## EXERCISE
Among the entries below, count the lines where the string "alle" occurs, and give only the number.

═════ DATA

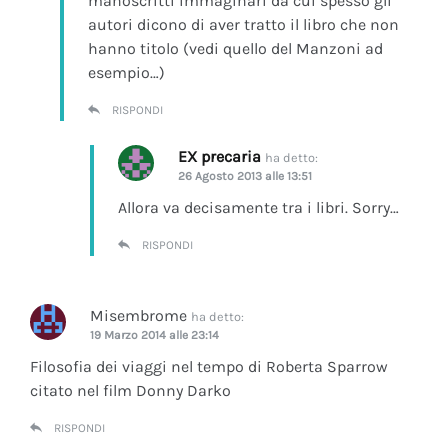
manoscritti immaginari da cui spesso gli
autori dicono di aver tratto il libro che non
hanno titolo (vedi quello del Manzoni ad
esempio…)
RISPONDI
EX precaria
ha detto:
26 Agosto 2013 alle 13:51
Allora va decisamente tra i libri. Sorry…
RISPONDI
Misembrome
ha detto:
19 Marzo 2014 alle 23:14
Filosofia dei viaggi nel tempo di Roberta Sparrow
citato nel film Donny Darko
RISPONDI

══════════

## EXERCISE RESPONSE
2